Languages: I’m curious about if these characters can understand each other on the spaceship, with their memory of some languages blocked in the simulation. Is there a Star-Trek-like universal translator they can rely on, on the colony ship, or are they unable to communicate even in that environment? Language is such an important part of this show (including secret pyramid languages) that I have to imagine the showrunners plan to play around more with the theme of (mis)communication.
I wish I had more space or time or memory to unpack more specifics, but that’s a wrap for this review! Thanks for reading; looking forward to a far-away/not-yet-confirmed S2!
It seems to be, in part, why TV Critic Myles McNutt began his blog titled Episodic Medium.
Spoilers for S1 in full: I wrote this sentence after having only seen up to the end of Episode 6. I hadn’t expected how literal this key-based prediction would turn out to be...
I won’t talk about Episode 7 and 8 to avoid spoilers, but the trend continues.

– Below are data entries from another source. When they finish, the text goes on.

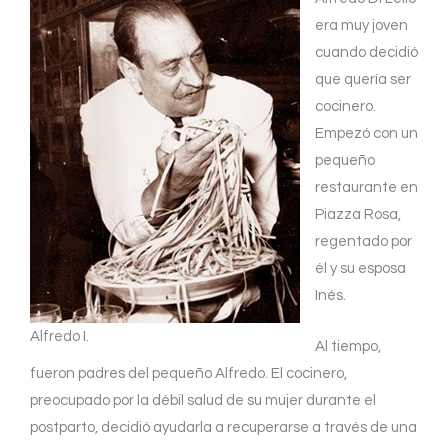
era muy joven
cuando decidió
que quería ser
cocinero.
Empezó con un
pequeño
restaurante en
Piazza Rosa,
regentado por
él y su esposa
Inés.
Alfredo I.
Al tiempo,
fueron padres del pequeño Alfredo. El cocinero,
preocupado por la débil salud de su mujer durante el
postparto, decidió ayudarla a recuperarse a través de una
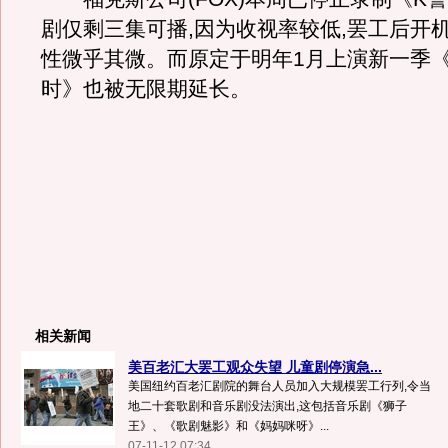
剧仅剩三集可播,因为收视率较低,罢工后开
性微乎其微。而原定于明年1月上演新一季《
时》也被无限期延长。
相关新闻
美百老汇大罢工观众失望 儿童剧停演急...
美国纽约百老汇剧院的舞台人员加入大规模罢工行列,令当
地二十套歌剧和音乐剧没法演出,这包括音乐剧《狮子
王》、《歌剧魅影》和《妈妈咪呀》...
07-11-12 07:34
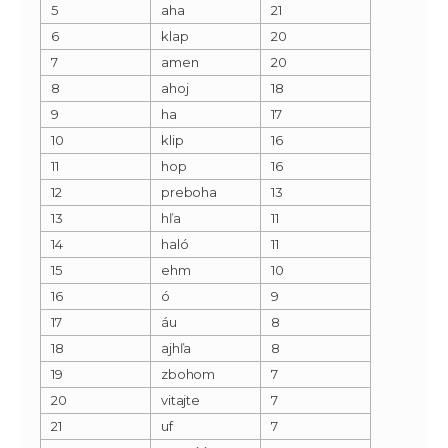
5
aha
21
6
klap
20
7
amen
20
8
ahoj
18
9
ha
17
10
klip
16
11
hop
16
12
preboha
13
13
hľa
11
14
haló
11
15
ehm
10
16
ó
9
17
áu
8
18
ajhľa
8
19
zbohom
7
20
vitajte
7
21
uf
7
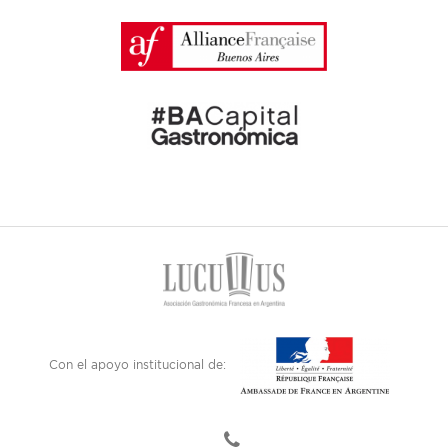
Con el apoyo institucional de:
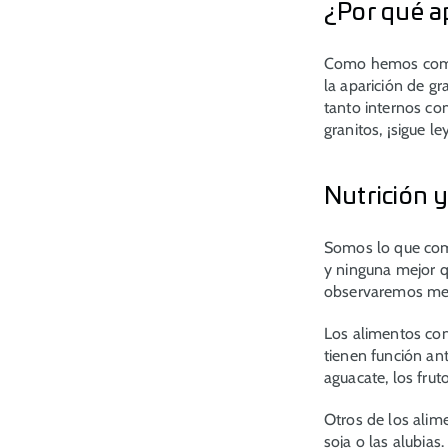
¿Por qué a
Como hemos coment
la aparición de g
tanto internos c
granitos, ¡sigue l
Nutrición 
Somos lo que c
y ninguna mejor 
observaremos mejo
Los alimentos co
tienen función ant
aguacate, los fruto
Otros de los alim
soja o las alubia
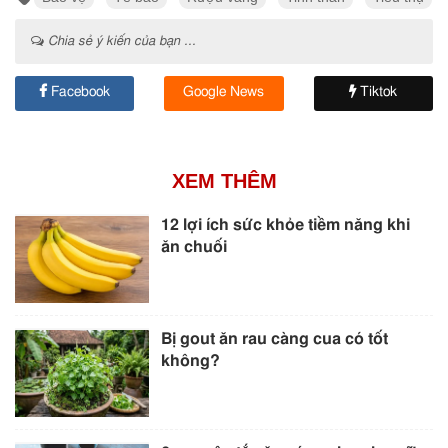
Chia sẻ ý kiến của bạn ...
Facebook
Google News
Tiktok
XEM THÊM
12 lợi ích sức khỏe tiềm năng khi
ăn chuối
Bị gout ăn rau càng cua có tốt
không?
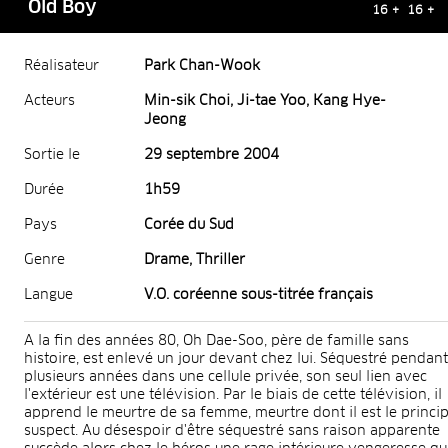
Old Boy
16 + 16 +
Réalisateur
Park Chan-Wook
Acteurs
Min-sik Choi, Ji-tae Yoo, Kang Hye-
Jeong
Sortie le
29 septembre 2004
Durée
1h59
Pays
Corée du Sud
Genre
Drame, Thriller
Langue
V.O. coréenne sous-titrée français
A la fin des années 80, Oh Dae-Soo, père de famille sans
histoire, est enlevé un jour devant chez lui. Séquestré pendant
plusieurs années dans une cellule privée, son seul lien avec
l'extérieur est une télévision. Par le biais de cette télévision, il
apprend le meurtre de sa femme, meurtre dont il est le princip
suspect. Au désespoir d'être séquestré sans raison apparente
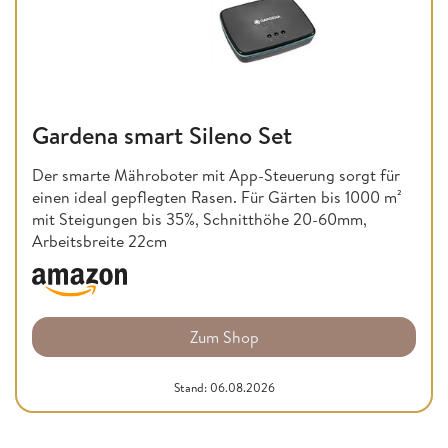
Gardena smart Sileno Set
Der smarte Mähroboter mit App-Steuerung sorgt für
einen ideal gepflegten Rasen. Für Gärten bis 1000 m²
mit Steigungen bis 35%, Schnitthöhe 20-60mm,
Arbeitsbreite 22cm
Zum Shop
Stand: 06.08.2026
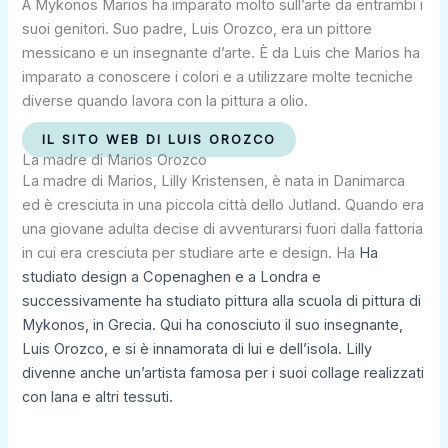
A Mykonos Marios ha imparato molto sull’arte da entrambi i
suoi genitori. Suo padre, Luis Orozco, era un pittore
messicano e un insegnante d’arte. È da Luis che Marios ha
imparato a conoscere i colori e a utilizzare molte tecniche
diverse quando lavora con la pittura a olio.
IL SITO WEB DI LUIS OROZCO
La madre di Marios Orozco
La madre di Marios, Lilly Kristensen, è nata in Danimarca
ed è cresciuta in una piccola città dello Jutland. Quando era
una giovane adulta decise di avventurarsi fuori dalla fattoria
in cui era cresciuta per studiare arte e design. Ha
Ha
studiato design a Copenaghen e a Londra e
successivamente ha studiato pittura alla scuola di pittura di
Mykonos, in Grecia. Qui ha conosciuto il suo insegnante,
Luis Orozco, e si è innamorata di lui e dell’isola. Lilly
divenne anche un’artista famosa per i suoi collage realizzati
con lana e altri tessuti.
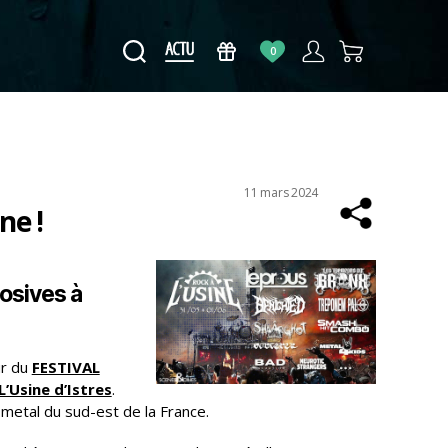
0
Date
11 mars 2024
ne !
de
l’article
osives à
ur du
FESTIVAL
L’Usine d’Istres
.
metal du sud-est de la France.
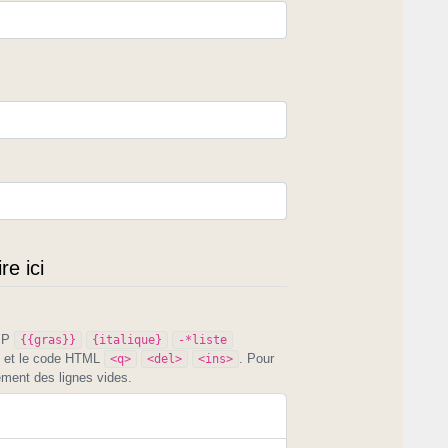
e ici
PIP
{{gras}}
{italique}
-*liste
et le code HTML
. Pour
<q>
<del>
<ins>
ement des lignes vides.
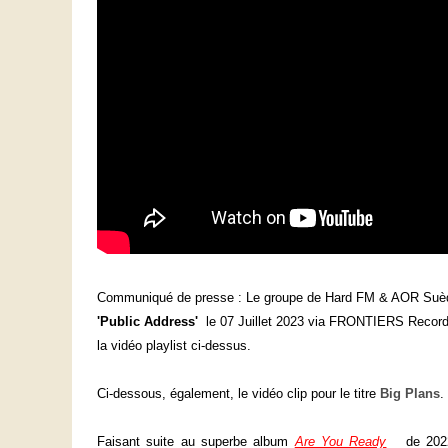
Communiqué de presse : Le groupe de Hard FM & AOR Suè
'Public Address'
le 07 Juillet 2023 via FRONTIERS Records
la vidéo playlist ci-dessus.
Ci-dessous, également, le vidéo clip pour le titre
Big Plans
.
Faisant suite au superbe album
Are You Ready
de 2022, 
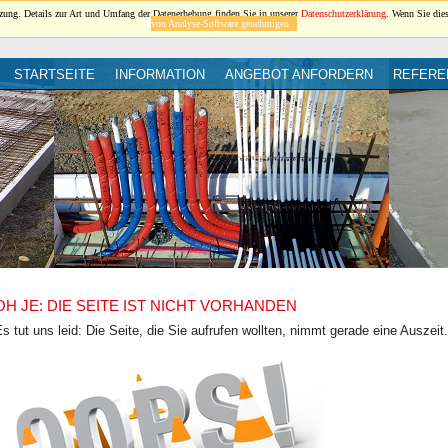
ung. Details zur Art und Umfang der Datenerhebung finden Sie in unserer
Datenschutzerklärung
. Wenn Sie die
von Analyse-Software genehmigen
STARTSEITE
INFORMATION
ANGEBOT ANFORDERN
REFERE
OH JE: DIE SEITE IST NICHT VORHANDEN
s tut uns leid: Die Seite, die Sie aufrufen wollten, nimmt gerade eine Auszeit.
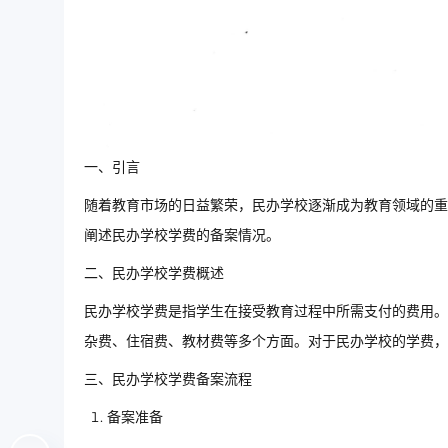
一、引言
随着教育市场的日益繁荣，民办学校逐渐成为教育领域的重
阐述民办学校学费的备案情况。
二、民办学校学费概述
民办学校学费是指学生在接受教育过程中所需支付的费用。
杂费、住宿费、教材费等多个方面。对于民办学校的学费，
三、民办学校学费备案流程
备案准备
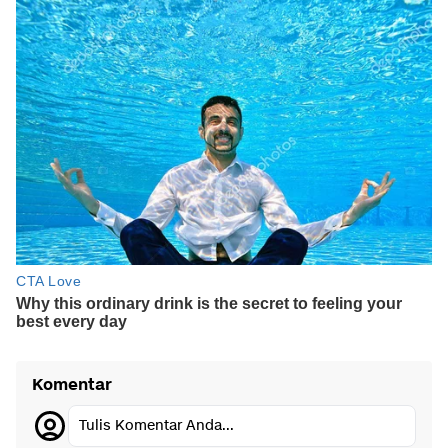
Komentar
Tulis Komentar Anda...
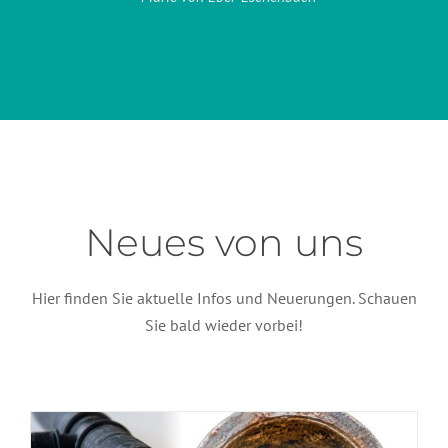
Neues von uns
Hier finden Sie aktuelle Infos und Neuerungen. Schauen
Heizungswasser: Der unsichtbare
Sie bald wieder vorbei!
Grund für höhere Heizkosten?
Allgemein
Heizungswasser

There are symbols and even entire arcs that mirror LOST (spoilers for LOST): Shades of Charlie in Lucien, Jin and Sun in Anker and Iben, the Pearl Dharma station and its many 70s-era TV sets, questions about the provenance of radio messagestelegrams—the tag line is literally “what is lost will be found” evoking both literal and metaphorical lost-ness.
In a lot of ways, the show’s approach to these different tropes reminded me of Vanillaware’s 2019 video game, 13 Sentinals: Aegis Rim, which took great pleasure in unfolding a non-linear narrative hinting at everything mentioned here and more (Mechs!).
In a 2012 review I co-wrote of Joss Whedon’s (sorry) Dollhouse, I reflected on the challenge of presenting characters who, at the end of an episode, receive memory wipes. And there I was, over a decade ago, complaining about the opposite problem: How episodic storytelling worked against Dollhouse: “Still, at the beginning and end of many episodes, we were given glimpses into why Echo was supposedly the protagonist. Unlike many of the other dolls, she appeared semi-aware. Furthermore, Echo learned and grew despite consistently having her memory wiped. From nothing came something. Sadly, season one’s overly episodic structure denied us this development... [In the pilot], Echo was blissfully unaware of her episode-long struggle. It’s hard to sit through dramatic situation after dramatic situation when there’s nothing emotional at stake for the central character. Echo didn’t even take home a clichéd life lesson from her ordeal because SHE COULD NOT REMEMBER SAID ORDEAL!”
Fascinating - can't wait for your episodic review of S4 Too Hot To Handle, which starts next week DO IT JOHN, DO IT
John, the sequel got cancelled. Probably time to rename the blog "Serially Engaged: Too Hot Too Handle".